Frisiello, 25, admitted to sending envelopes filled with white powder to Donald Trump Jr. and Eric Trump, as well as other high-profile individuals between 2015 to 2018. Although the substance was harmless, U.S. authorities are on alert since the 2001 incident where anthrax-laced envelopes were sent to U.S. lawmakers and media outlets, which caused five deaths.

The letter that Frisiello sent to Trump Jr. said that he is “an awful, awful person, I am surprised that your father lets you speak on TV.”

Frisiello also targeted Senator Debbie Stabenow, actor Anthony Sabato Jr, and police chiefs and prosecutors that manage and oversee cases that Frisiello opposed. His lawyers asked for five years’ probation and highlighted Frisiello’s autism and developmental disabilities, which they said provide “context to understand the genesis of his crimes and to gauge the degree of his moral culpability.”

Assistant U.S. Attorney Scott Garland argued for a three-year prison sentence, highlighting Frisiello’s careful consideration of the letter writing campaign, which consisted of 13 letters over three years. Garland claimed that Frisiello researched all of the best addresses and took appropriate steps to avoid detection, including dropping them off at different mailboxes.

“This was not an impulsive thing. At every step, there was a chance for deliberation.”
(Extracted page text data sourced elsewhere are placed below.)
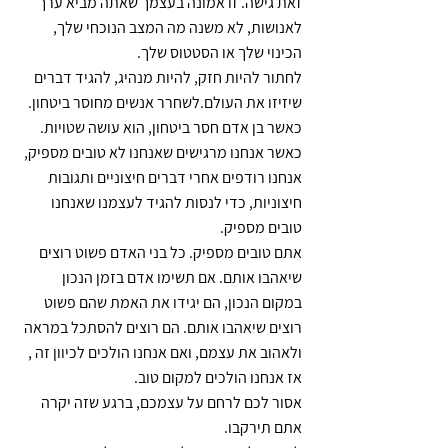
זאת גישה. זו אמונה בעצמך שאתה מביא ערך 
לאנושות, לא משנה מה המצב הנוכחי שלך, 
הכינוי שלך או הסטטוס שלך.
לחתור להיות חזק, להיות מנהיג, להגיד דברים 
שיזיזו את העולם.לשחרר אנשים מחוסר ביטחון.
כאשר בן אדם חסר ביטחון, הוא עושה שטויות.
כאשר אנחנו מרגישים שאנחנו לא טובים מספיק, 
אנחנו רודפים אחרי דברים חיצוניים ותגובות 
חיצוניות, כדי לנסות להגיד לעצמנו שאנחנו 
טובים מספיק.
אתם טובים מספיק. כל בני האדם פשוט רוצים 
שיאהבו אותם. אם תשימו אדם בזמן הנכון 
במקום הנכון, הם יגידו את האמת שהם פשוט 
רוצים שיאהבו אותם. הם רוצים להסתכל במראה 
ולאהוב את עצמם, ואם אנחנו הולכים לכיוון זה , 
אז אנחנו הולכים למקום טוב.
אסור לכם לרחם על עצמכם, ברגע שזה יקרה 
אתם תירקבו.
But Frisiello lawyer’s William Fick argued that his client suffered from significant developmental issues due to brain damage at birth, an anxiety disorder, and autism. He highlighted the 90 letters of support written to the judge on Frisiello’s behalf and said that it was “tragic” that no one who knew his client was able to intervene before his previously harmless obsession with writing letters to celebrities became a darker hobby.

“He clearly felt like he wasn’t being heard, so he became threatening.”

ABC News reports that since the anthrax letters, hoaxes involving white powder have become common.